ASSIGNMENT:
The material below has pictures in it. Set down only the lines from the line containing "5、滴灌管使用新型材料，高强度、耐腐蚀、抗老化；" through the line containing "点の常識にハメないスイング構築と個性に合わせたスイ", word for word, and leave the pictures behind.

++++ INFORMATION

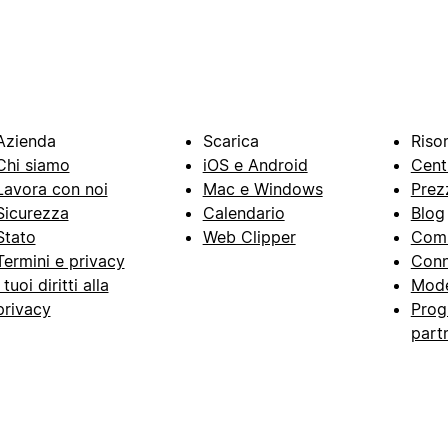
Azienda
Scarica
Riso
Chi siamo
iOS e Android
Cent
Lavora con noi
Mac e Windows
Prez
Sicurezza
Calendario
Blog
Stato
Web Clipper
Com
Termini e privacy
Conn
I tuoi diritti alla
Mode
privacy
Prog
part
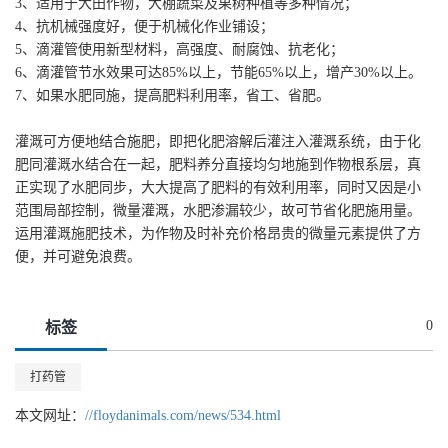
3、适用于大田作物，大棚蔬菜及果树种植等多种情况；
4、抗机械强度好，便于机械化作业铺设；
5、滴灌管使用新型材料，高强度、耐腐蚀、抗老化；
6、滴灌管节水效果可达85%以上，节能65%以上，增产30%以上。
7、如果水肥同施，提高肥料利用率，省工、省肥。
灌溉可方便地结合施肥，即把化肥溶解后灌注入灌溉系统，由于化
肥同灌溉水结合在一起，肥料养分直接均匀地施到作物根系层，真
正实现了水肥同步，大大提高了肥料的有效利用率，同时又因是小
范围局部控制，微量灌溉，水肥渗漏较少，故可节省化肥施用量。
运用灌溉施肥技术，为作物及时补充价格昂贵的微量元素提供了方
便，并可避免浪费。
0
标签
打药管
本文网址：
//floydanimals.com/news/534.html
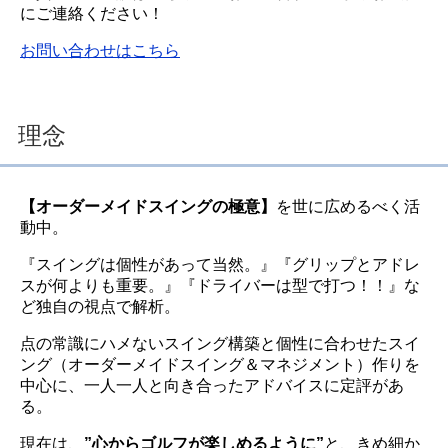
にご連絡ください！
お問い合わせはこちら
理念
【オーダーメイドスイングの極意】
を世に広めるべく活
動中。
『スイングは個性があって当然。』『グリップとアドレ
スが何よりも重要。』『ドライバーは型で打つ！！』な
ど独自の視点で解析。
点の常識にハメないスイング構築と個性に合わせたスイ
ング（オーダーメイドスイング＆マネジメント）作りを
中心に、一人一人と向き合ったアドバイスに定評があ
る。
現在は、
”心からゴルフが楽しめるように”
と、きめ細か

++++++++

PROBLEM SOLUTION:
5、滴灌管使用新型材料，高强度、耐腐蚀、抗老化；
6、滴灌管节水效果可达85%以上，节能65%以上，增产30%以上。
7、如果水肥同施，提高肥料利用率，省工、省肥。
灌溉可方便地结合施肥，即把化肥溶解后灌注入灌溉系统，由于化
肥同灌溉水结合在一起，肥料养分直接均匀地施到作物根系层，真
正实现了水肥同步，大大提高了肥料的有效利用率，同时又因是小
范围局部控制，微量灌溉，水肥渗漏较少，故可节省化肥施用量。
运用灌溉施肥技术，为作物及时补充价格昂贵的微量元素提供了方
便，并可避免浪费。
0
标签
打药管
本文网址：
//floydanimals.com/news/534.html
にご連絡ください！
お問い合わせはこちら
理念
【オーダーメイドスイングの極意】
を世に広めるべく活
動中。
『スイングは個性があって当然。』『グリップとアドレ
スが何よりも重要。』『ドライバーは型で打つ！！』な
ど独自の視点で解析。
点の常識にハメないスイング構築と個性に合わせたスイ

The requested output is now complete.